Maug shrank back into the shadows. The fire hissed and sput­tered fitfully. Politha and Crob bent to unroll their greatrugs for the sleeping winds were nigh, but their movements were slow and sad.

“Agreed,” Camlach said. His mouth sagged as if he remem­bered his bruises. Then, “Marwen—”

She didn’t look at him. She looked at the hourglass. “Don’t pity me,” she said.

That night Marwen dreamed of a white wingwand burning, its body blackening in dragonfire, its wings melting like silk in the flames, burning until there was nothing left but an eye spin­ning in the ashes, and it was looking for her. 

Chapter Eleven

The essence of magic is not so much in the spell but in the words themselves. Any man who speaks takes a form of magic in his mouth. Any man who writes words plays with wizardry.

—Tenets of the Tapestry

They almost left without her at the next waking wind. But she followed, her face set, her hands curled and stuffed into her apron pocket on either side of Cudgham-ip. Crob had protested when Camlach said he would choose his own mount, but he had been consoled that the city soldiers would be busy with the fire damage. They said nothing when she followed them, stomping proudly behind, Maug in tow like a pale shadow.

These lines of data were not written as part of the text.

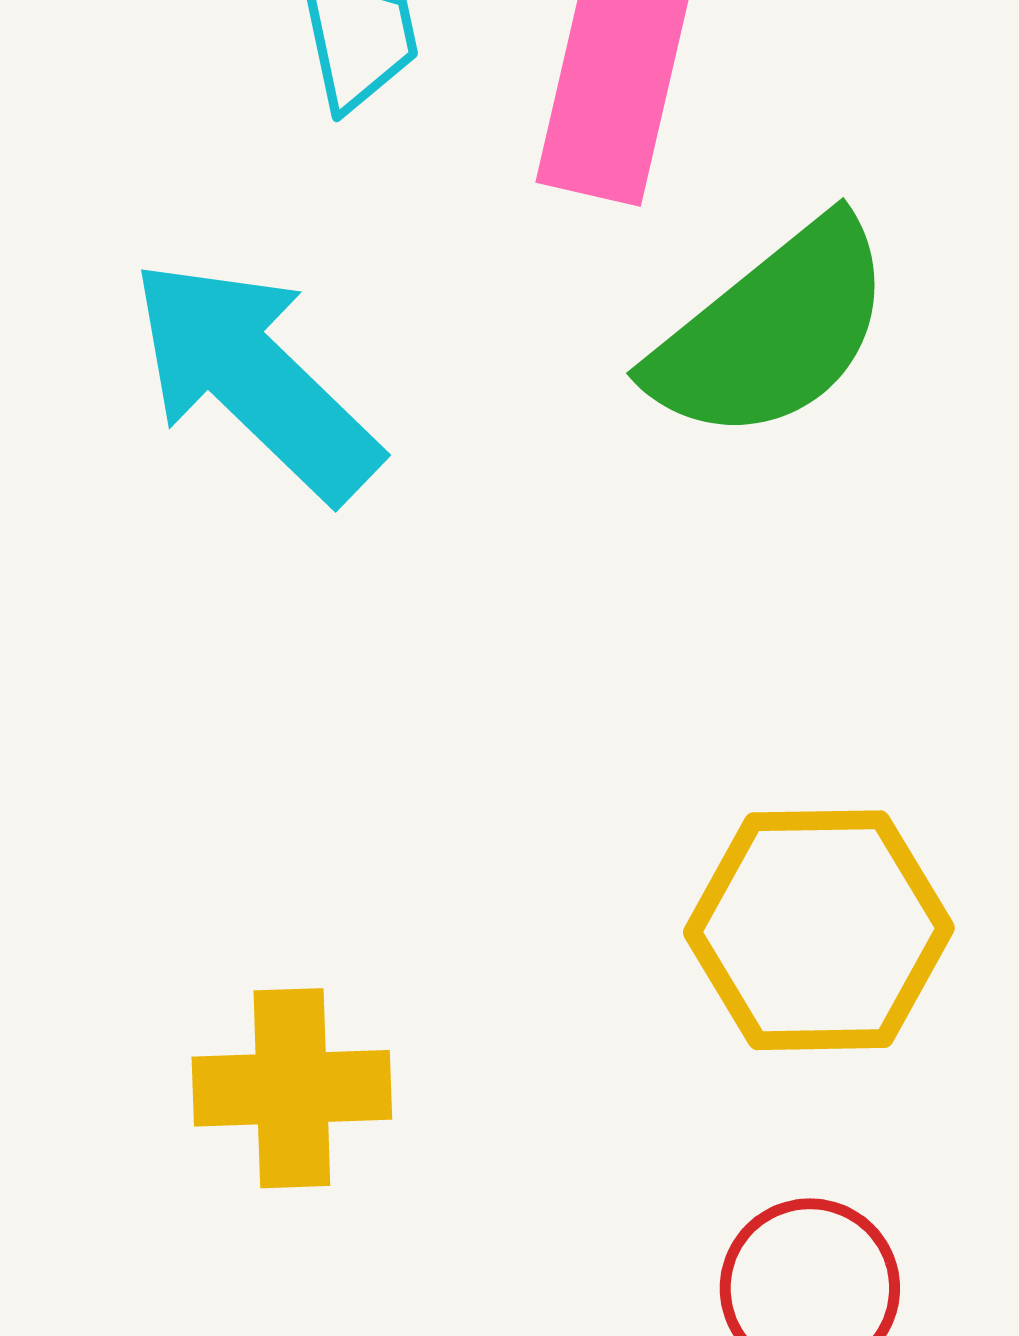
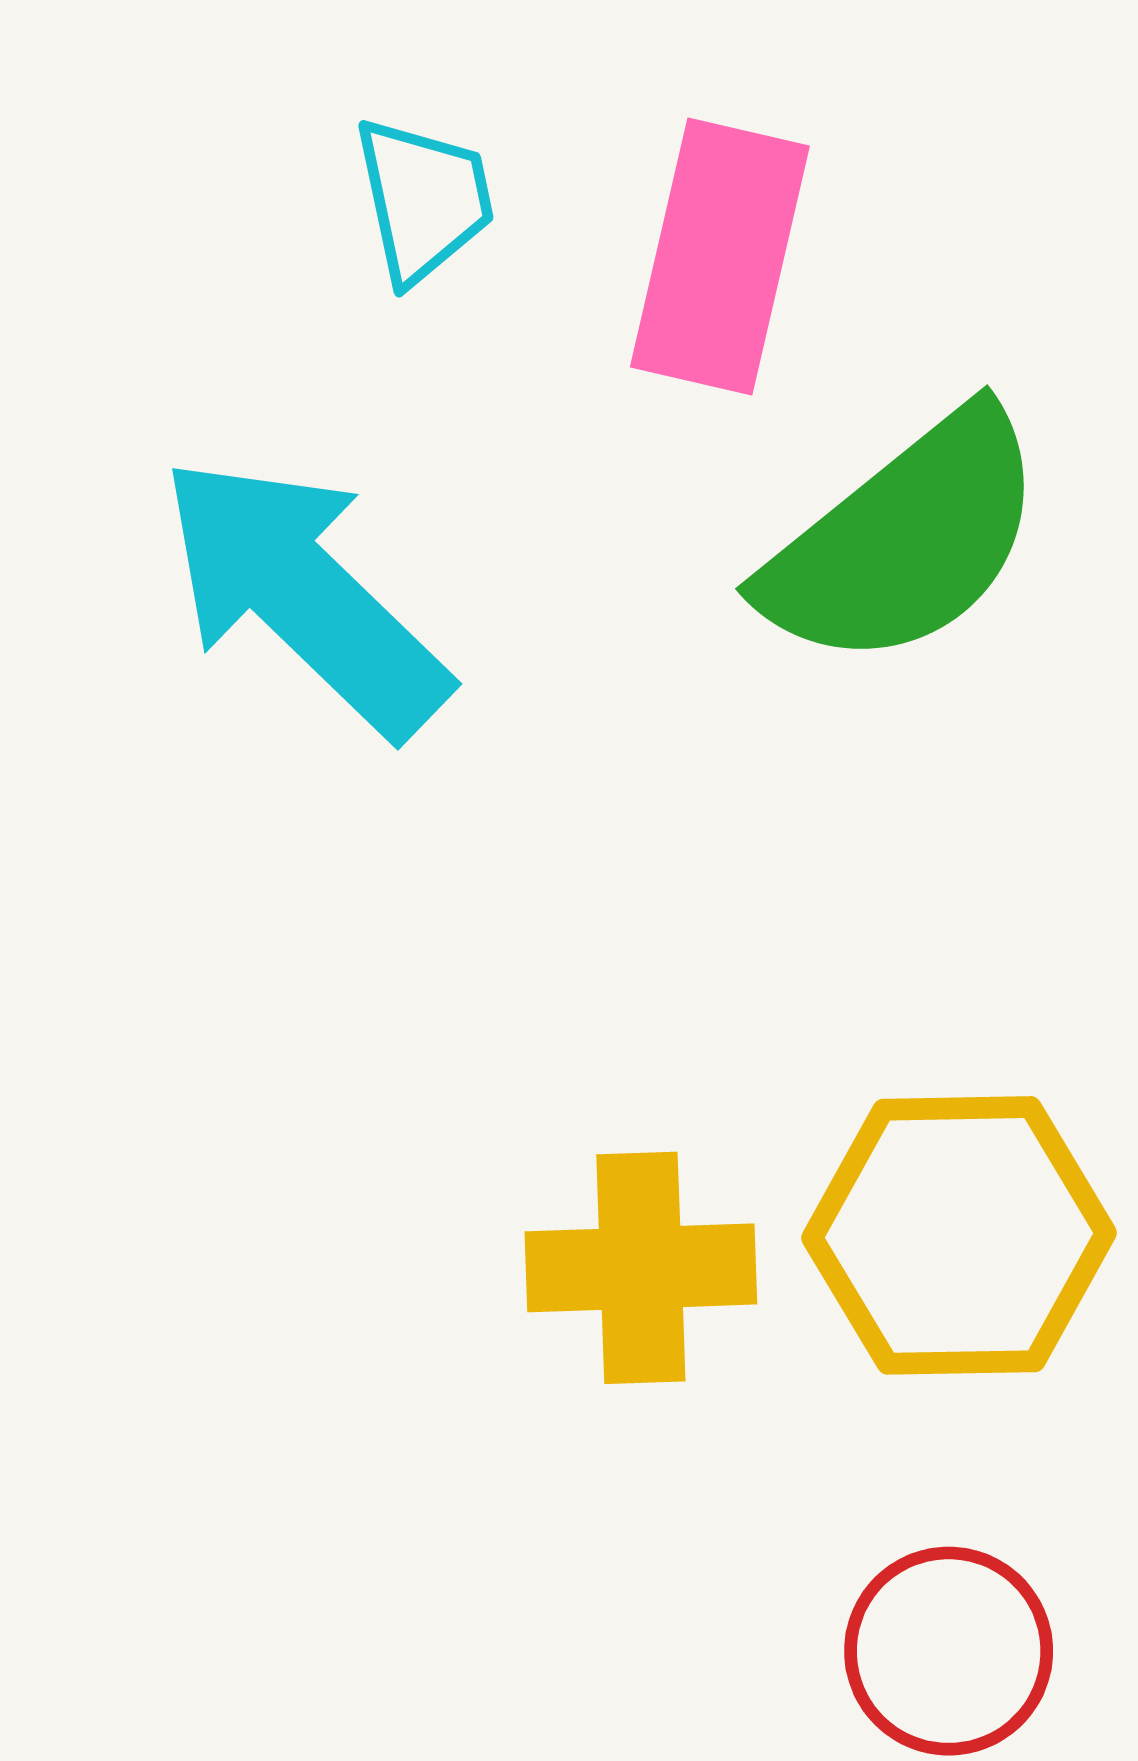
yellow cross: (292, 1088) -> (641, 1268), moved

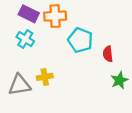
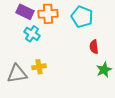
cyan cross: (25, 39) -> (32, 34), moved
cyan pentagon: (80, 40) -> (82, 17), moved

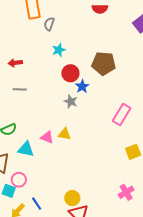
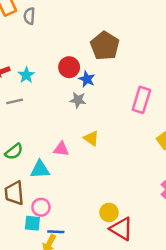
cyan star: (59, 50) -> (26, 75), moved
brown pentagon: (104, 63) -> (105, 46), turned -30
yellow triangle: (65, 134) -> (91, 138), moved, turned 40
blue line: (37, 204) -> (56, 232), moved, turned -40

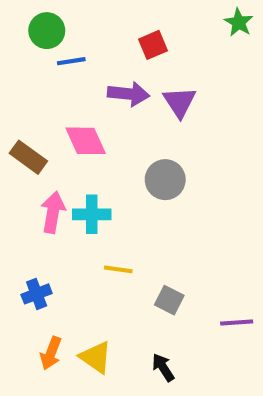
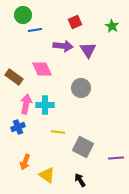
green star: (239, 22) -> (112, 26), moved
blue cross: (37, 294) -> (18, 127), moved
gray square: (169, 300) -> (83, 147), size x1.5
orange arrow: (51, 353) -> (25, 162), moved

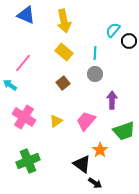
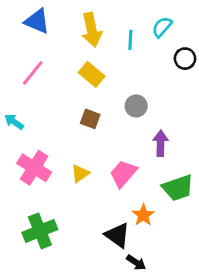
cyan semicircle: (113, 30) -> (162, 27), moved
cyan line: (95, 53) -> (130, 40), moved
pink line: (23, 63) -> (33, 73), moved
brown square: (63, 83) -> (90, 119), turned -32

The streets were sodden and muddy with ash. The market was closed. Only the bones remained: old tables black with pud­dles, frame casings for hanging wares blown over, broken shelves and the refuse of the day before. Their footsteps echoed uneven­ly. They stepped over discarded fruit peels, bits of torn oilcloth and shards of broken clayware. On either side of her were the dull silent stone walls and before her the bent backs of Crob and Camlach. Maug walked apart from them, but she did not look at him.

She could never have said what she felt at that moment. She thought of the Stumble, the brook that ran through the hills and into Marmawell, and how it looked when it was dry in drought, no more than a gash of mud and stone, and buried in the mud, the slimy eyeless creatures that slept, waiting for the water to return. Which was the brook: the wormy bed in which the water ran or the bright quick water that hastened after a spring rain, cool and clear and silvered with little fish? And who was she? A young Oldwife who could spin spells like threads, whose father was sought by dragons, or a sorceress, a girl with­out a tapestry, a girl who lied and deceived and brought black magic?

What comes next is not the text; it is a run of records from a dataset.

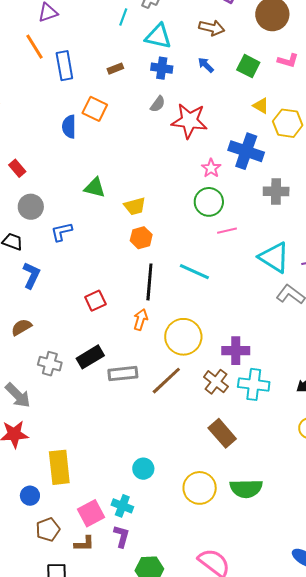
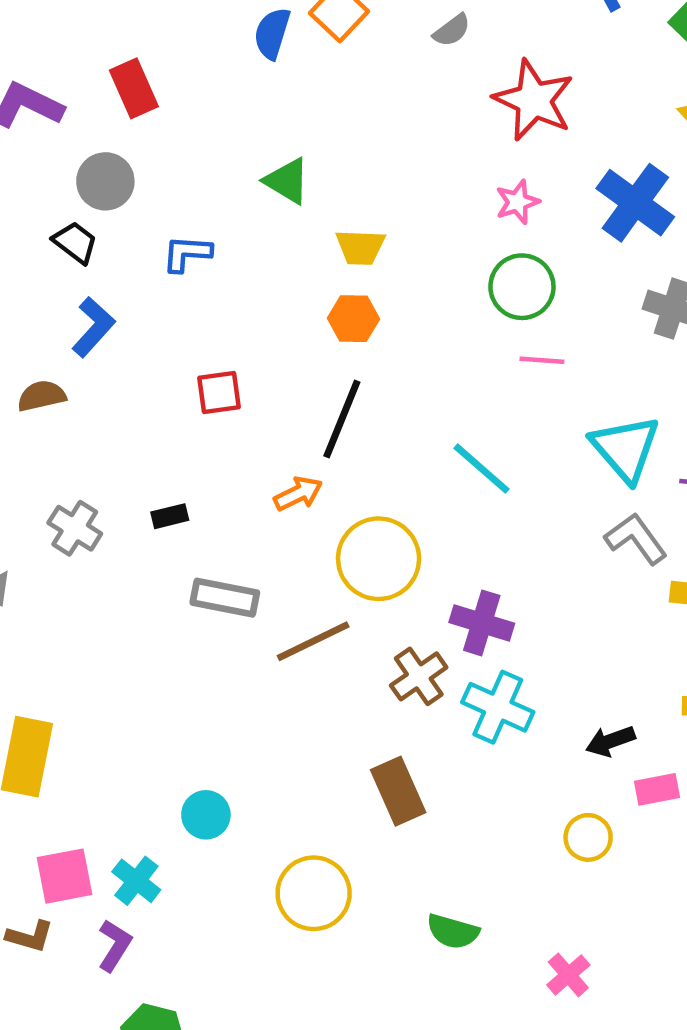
gray semicircle: (158, 104) -> (452, 30), moved
red rectangle: (17, 168) -> (134, 88), size x1.4
pink star: (211, 168) -> (517, 202), moved
gray circle: (31, 207) -> (105, 181), moved
cyan line: (194, 272) -> (481, 469), moved
red square: (95, 301) -> (219, 392), moved
orange arrow: (141, 320) -> (298, 494), turned 30
brown semicircle: (21, 327) -> (42, 396), moved
black rectangle: (90, 357) -> (170, 516), moved, size x0.6
green semicircle: (246, 489) -> (453, 931), moved, size x0.7

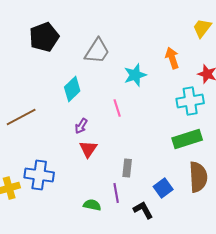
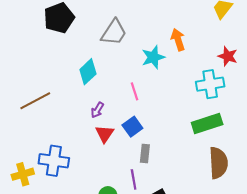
orange arrow: (172, 58) -> (178, 40), moved
blue square: (163, 188) -> (132, 127), moved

She bumped into Crob. They had stopped before a small, roped-off herd of wingwands bundled together morosely, limp and bedraggled as a bouquet of bruised flowers. They had been penned for a long time, and the stench made Marwen’s eyes water. A near-naked boy standing by with a prodder approached them, winking and grinning.

“They’re cheap today. Nobody buying today, see. Three gold discs is all—take yer pick.” Crob stepped closer, but the boy barred his way with his prodder. “No closer please. They bite.” He grinned, baring his brown teeth, and winked.

Crob growled, but Camlach shook his head, warning him silently not to make a scene. “That one, then,” Crob said point­ing to a handsome female with pale blue head, feet, and wings.

“Ah, Chalkhill Blue. Good choice, ol’ molehead,” the boy said. Crob growled again.

“I will have the young male with the hump,” Camlach said quickly. He had chosen a huge orange and scarlet beast, and when its wings rustled, they flickered like flame. It appeared to be a muscular animal, though its backfur, even from here, looked dirty and matted.

“Wi-Bisti,” the boy nodded.

“And one more,” Camlach said. Marwen met his eyes. His eyelids were blue from bruising and his lip seemed drawn down by a scar on his mouth. He was much better. But even in the cage where she’d first seen him there hadn’t been this much pain in his eyes. He didn’t smile at her, but neither did he look away. “Your price was one wingwand. You can share your mount with Maug if you will.”

Marwen nodded once and pointed into the herd. “I will have that one, the mottle-brown.”